To do: Give back, exactly as written, the lines from the beginning of the listing through the one that contains "Продавца, в связи".

** Opening Given data block **

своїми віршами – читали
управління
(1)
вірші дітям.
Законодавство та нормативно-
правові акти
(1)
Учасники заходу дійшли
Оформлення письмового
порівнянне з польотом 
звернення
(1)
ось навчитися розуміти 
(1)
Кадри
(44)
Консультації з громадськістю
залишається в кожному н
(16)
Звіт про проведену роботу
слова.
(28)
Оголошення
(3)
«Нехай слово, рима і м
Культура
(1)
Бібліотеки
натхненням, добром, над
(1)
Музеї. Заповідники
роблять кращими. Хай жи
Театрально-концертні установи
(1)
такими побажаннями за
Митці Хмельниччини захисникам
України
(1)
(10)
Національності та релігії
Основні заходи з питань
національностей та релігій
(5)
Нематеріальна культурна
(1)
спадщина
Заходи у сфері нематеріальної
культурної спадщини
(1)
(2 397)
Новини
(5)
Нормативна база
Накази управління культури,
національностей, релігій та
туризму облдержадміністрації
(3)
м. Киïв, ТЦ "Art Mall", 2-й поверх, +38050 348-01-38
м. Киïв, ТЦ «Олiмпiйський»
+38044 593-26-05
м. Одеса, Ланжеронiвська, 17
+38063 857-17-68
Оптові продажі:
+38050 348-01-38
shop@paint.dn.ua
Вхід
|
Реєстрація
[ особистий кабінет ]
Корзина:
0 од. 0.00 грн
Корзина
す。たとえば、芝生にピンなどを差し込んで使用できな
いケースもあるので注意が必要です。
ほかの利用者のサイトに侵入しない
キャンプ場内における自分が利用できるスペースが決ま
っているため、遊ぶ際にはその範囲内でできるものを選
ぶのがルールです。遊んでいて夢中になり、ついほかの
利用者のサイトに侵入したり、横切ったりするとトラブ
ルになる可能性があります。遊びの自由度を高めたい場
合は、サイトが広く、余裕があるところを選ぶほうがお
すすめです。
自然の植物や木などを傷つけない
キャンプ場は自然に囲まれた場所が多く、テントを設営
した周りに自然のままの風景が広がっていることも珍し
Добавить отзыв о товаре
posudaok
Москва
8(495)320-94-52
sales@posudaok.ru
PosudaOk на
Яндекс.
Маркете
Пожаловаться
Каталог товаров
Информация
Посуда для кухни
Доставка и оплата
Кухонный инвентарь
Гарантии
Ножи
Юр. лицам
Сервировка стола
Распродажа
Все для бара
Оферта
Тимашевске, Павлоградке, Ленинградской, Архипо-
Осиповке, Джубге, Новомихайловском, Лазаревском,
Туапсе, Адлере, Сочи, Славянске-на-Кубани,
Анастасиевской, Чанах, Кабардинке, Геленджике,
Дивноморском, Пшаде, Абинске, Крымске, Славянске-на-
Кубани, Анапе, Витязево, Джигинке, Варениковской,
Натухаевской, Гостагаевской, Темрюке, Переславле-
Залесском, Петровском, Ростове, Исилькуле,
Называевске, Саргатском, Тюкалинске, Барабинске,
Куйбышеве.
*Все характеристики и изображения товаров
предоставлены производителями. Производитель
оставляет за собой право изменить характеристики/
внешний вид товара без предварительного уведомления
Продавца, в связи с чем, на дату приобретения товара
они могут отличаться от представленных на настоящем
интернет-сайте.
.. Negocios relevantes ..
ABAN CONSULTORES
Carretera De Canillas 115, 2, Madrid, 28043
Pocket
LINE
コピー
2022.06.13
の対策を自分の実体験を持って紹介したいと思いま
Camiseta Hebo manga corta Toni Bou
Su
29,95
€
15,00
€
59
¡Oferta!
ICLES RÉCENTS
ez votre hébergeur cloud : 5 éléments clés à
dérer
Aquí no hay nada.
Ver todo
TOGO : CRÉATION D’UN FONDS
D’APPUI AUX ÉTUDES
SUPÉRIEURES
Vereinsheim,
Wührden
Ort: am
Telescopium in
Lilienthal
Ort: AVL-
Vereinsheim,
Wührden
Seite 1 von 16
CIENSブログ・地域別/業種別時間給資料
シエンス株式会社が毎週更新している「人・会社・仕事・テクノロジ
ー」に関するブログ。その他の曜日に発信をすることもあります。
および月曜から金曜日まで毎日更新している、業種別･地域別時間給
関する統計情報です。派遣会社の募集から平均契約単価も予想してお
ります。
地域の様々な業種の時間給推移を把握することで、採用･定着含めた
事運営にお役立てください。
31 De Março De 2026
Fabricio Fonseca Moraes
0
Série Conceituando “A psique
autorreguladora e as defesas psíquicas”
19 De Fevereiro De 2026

** Closing Given data block **

Problem solution:
своїми віршами – читали
управління
(1)
вірші дітям.
Законодавство та нормативно-
правові акти
(1)
Учасники заходу дійшли
Оформлення письмового
порівнянне з польотом 
звернення
(1)
ось навчитися розуміти 
(1)
Кадри
(44)
Консультації з громадськістю
залишається в кожному н
(16)
Звіт про проведену роботу
слова.
(28)
Оголошення
(3)
«Нехай слово, рима і м
Культура
(1)
Бібліотеки
натхненням, добром, над
(1)
Музеї. Заповідники
роблять кращими. Хай жи
Театрально-концертні установи
(1)
такими побажаннями за
Митці Хмельниччини захисникам
України
(1)
(10)
Національності та релігії
Основні заходи з питань
національностей та релігій
(5)
Нематеріальна культурна
(1)
спадщина
Заходи у сфері нематеріальної
культурної спадщини
(1)
(2 397)
Новини
(5)
Нормативна база
Накази управління культури,
національностей, релігій та
туризму облдержадміністрації
(3)
м. Киïв, ТЦ "Art Mall", 2-й поверх, +38050 348-01-38
м. Киïв, ТЦ «Олiмпiйський»
+38044 593-26-05
м. Одеса, Ланжеронiвська, 17
+38063 857-17-68
Оптові продажі:
+38050 348-01-38
shop@paint.dn.ua
Вхід
|
Реєстрація
[ особистий кабінет ]
Корзина:
0 од. 0.00 грн
Корзина
す。たとえば、芝生にピンなどを差し込んで使用できな
いケースもあるので注意が必要です。
ほかの利用者のサイトに侵入しない
キャンプ場内における自分が利用できるスペースが決ま
っているため、遊ぶ際にはその範囲内でできるものを選
ぶのがルールです。遊んでいて夢中になり、ついほかの
利用者のサイトに侵入したり、横切ったりするとトラブ
ルになる可能性があります。遊びの自由度を高めたい場
合は、サイトが広く、余裕があるところを選ぶほうがお
すすめです。
自然の植物や木などを傷つけない
キャンプ場は自然に囲まれた場所が多く、テントを設営
した周りに自然のままの風景が広がっていることも珍し
Добавить отзыв о товаре
posudaok
Москва
8(495)320-94-52
sales@posudaok.ru
PosudaOk на
Яндекс.
Маркете
Пожаловаться
Каталог товаров
Информация
Посуда для кухни
Доставка и оплата
Кухонный инвентарь
Гарантии
Ножи
Юр. лицам
Сервировка стола
Распродажа
Все для бара
Оферта
Тимашевске, Павлоградке, Ленинградской, Архипо-
Осиповке, Джубге, Новомихайловском, Лазаревском,
Туапсе, Адлере, Сочи, Славянске-на-Кубани,
Анастасиевской, Чанах, Кабардинке, Геленджике,
Дивноморском, Пшаде, Абинске, Крымске, Славянске-на-
Кубани, Анапе, Витязево, Джигинке, Варениковской,
Натухаевской, Гостагаевской, Темрюке, Переславле-
Залесском, Петровском, Ростове, Исилькуле,
Называевске, Саргатском, Тюкалинске, Барабинске,
Куйбышеве.
*Все характеристики и изображения товаров
предоставлены производителями. Производитель
оставляет за собой право изменить характеристики/
внешний вид товара без предварительного уведомления
Продавца, в связи с чем, на дату приобретения товара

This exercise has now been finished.